Proteomics facilities accumulate large amounts of proteomics data that are archived for documentation purposes. Since proteomics search engines, e.g. Mascot or Sequest, are used for peptide sequencing resulting in peptide hits that are ranked by a score, we apply ranking algorithms to combine archived search results into predictive models. In this way peptide sequences can be identified that frequently achieve high scores. Using our approach they can be predicted directly from their molecular structure and then be used to support protein identification or perform experiments that require reliable peptide identification. We prepared all peptide sequences and Mascot scores from a four year period of proteomics experiments on Homo sapiens of the Proteome Center Tuebingen for training. To encode the peptides MacroModel and DragonX were used for molecular descriptor computation.

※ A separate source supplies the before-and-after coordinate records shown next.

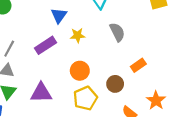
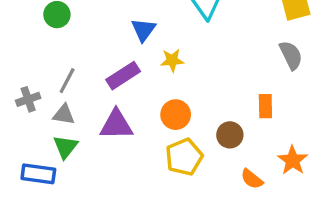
gray semicircle: (117, 32) -> (291, 55), moved
orange rectangle: (138, 65) -> (265, 106), turned -56
purple triangle: (41, 93) -> (116, 125), moved

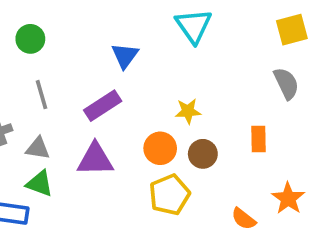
yellow star: (172, 60) -> (188, 111), moved
gray line: (67, 81) -> (41, 95), moved, turned -44
brown circle: (230, 135) -> (203, 154), moved
green triangle: (65, 147) -> (40, 184), turned -48

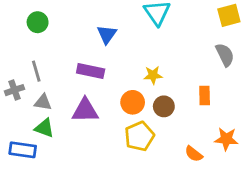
gray line: (41, 95) -> (36, 71), moved
purple rectangle: (103, 106) -> (91, 71), turned 45
orange star: (288, 198) -> (226, 139), turned -30

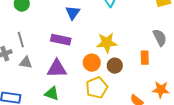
gray semicircle: (225, 55) -> (160, 38), moved
yellow star: (153, 75) -> (107, 43), size x1.5
green triangle: (44, 128) -> (52, 94), moved

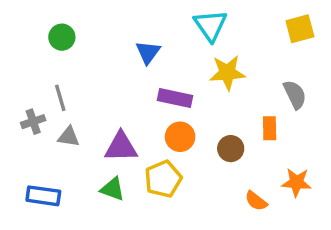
purple rectangle: (61, 40) -> (175, 98), moved
yellow star: (107, 43) -> (227, 73), moved
brown circle: (115, 66) -> (231, 149), moved
yellow pentagon: (97, 88) -> (163, 179), moved

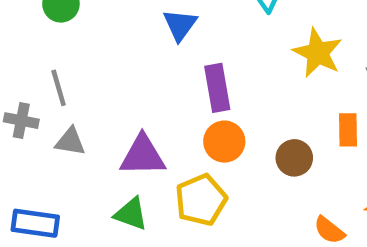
yellow star: (227, 73) -> (318, 53), moved, turned 30
purple rectangle: (175, 98) -> (217, 88), turned 68
gray cross: (33, 122) -> (21, 121), turned 30

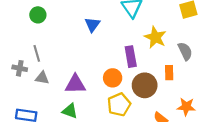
purple rectangle: (217, 88) -> (131, 57), moved
brown circle: (294, 158) -> (145, 85), size x1.5
yellow pentagon: (201, 200) -> (119, 105), moved

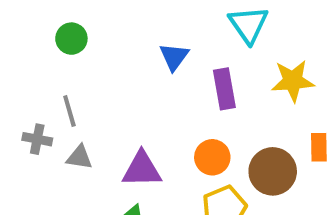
yellow star: (155, 37) -> (293, 81), turned -30
purple rectangle: (131, 57) -> (224, 89), moved

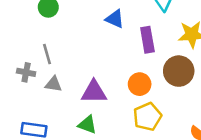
blue triangle: (174, 57) -> (115, 19), turned -42
brown circle: (273, 171) -> (179, 71), moved

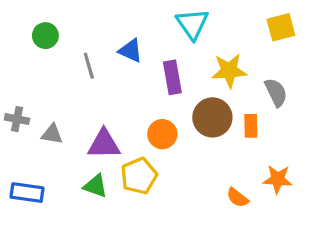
gray line: (47, 54) -> (89, 66), moved
yellow pentagon: (147, 117) -> (139, 176), moved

All features were ranked by ranking-specific feature selection using the Greedy Search Algorithm to significantly improve the performance of RankNet and FRank. Model evaluation on hold-out test data resulted in a Mean Average Precision up to 0.59 and a Normalized Discounted Cumulative Gain up to 0.81. Therefore we demonstrate that ranking algorithms can be used for the analysis of long term proteomics data to identify frequently top scoring peptides.